1 P. Smith and M. Bustamante, "Agriculture, Forestry and Other Land Use (AFOLU)," in Mitigation of Climate Change: Contribution of Working Group III to the Fifth Assessment Report of the Intergovernmental Panel on Climate Change (Cambridge: Cambridge University Press, 2014).
2 C. Le Quéré et al., "Global Carbon Budget 2017," Earth System Science Data 10 (2017): 405–48.
3 B.W. Griscom et al., "Natural Climate Solutions," PNAS 114, no. 44 (2017): 11645–50.
4 S. Roe et al., "Contribution of the Land Sector to a 1.5°C World," unpublished manuscript.
5 For an example of the former, see Griscom et al., "Natural Climate Solutions." For the latter, see C. Field and K. Mach, "Rightsizing Carbon Dioxide Removal," Science 356, no. 6339 (2017).

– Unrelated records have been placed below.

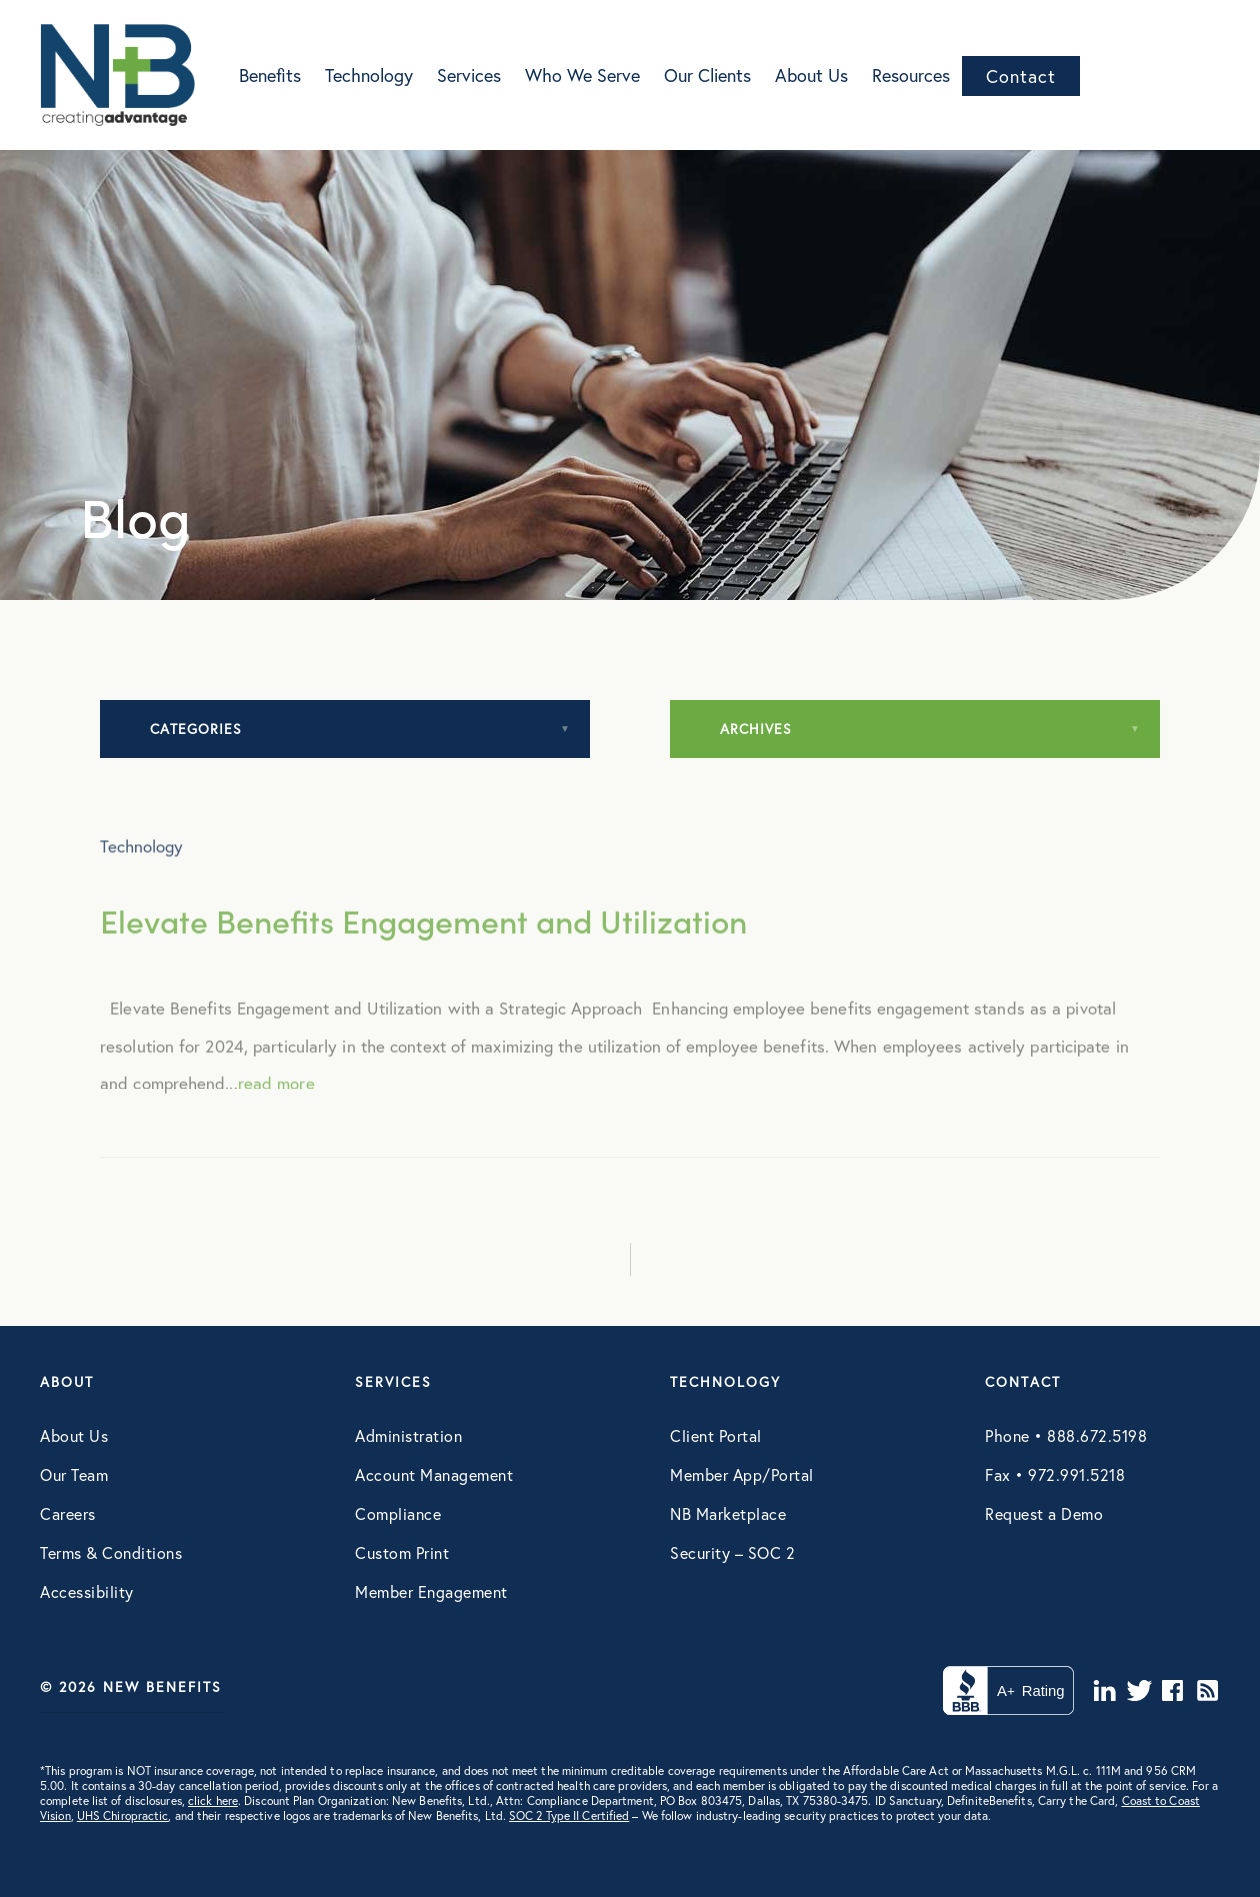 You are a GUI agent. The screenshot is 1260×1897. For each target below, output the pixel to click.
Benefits (270, 75)
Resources (911, 75)
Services (469, 75)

6 N. Forsell et al., "Assessing the INDCs' Land-Use, Land-Use Change, and Forest Emission Projections," Carbon Balance and Management 11, no. 26 (2016).
7 G. Grassi et al., "The Key Role of Forests in Meeting Climate Targets Requires Science for Credible Mitigation," Nature Climate Change 7, no. 3 (2017): 220–26.
8 J. Rockstrom et al., "A Roadmap for Rapid Decarbonization," Science 355, no. 6331 (2017).
9 J. Rogelj et al., "Scenarios towards Limiting Global Mean Temperature Increase below 1.5°C," Nature Climate Change 8 (2018): 325–32.
10 Roe et al., "Contribution of the Land Sector to a 1.5°C World."
11 E.g., Griscom et al., "Natural Climate Solutions."
12 S. Díaz et al., "Assessing Nature's Contributions to People: Recognizing Culture, and Diverse Sources of Knowledge, Can Improve Assessments," Science 359, no. 6373 (2018): 270–72.
13 Griscom et al., "Natural Climate Solutions"; G. Grassi et al., "Reconciling Global Model Estimates and Country Reporting of Anthropogenic Forest CO2 Sinks," Nature Climate Change (forthcoming).
14 K. Naudts et al., "Europe's Forest Management Did Not Mitigate Climate Warming," Science 351, no. 6273 (2016): 597–99.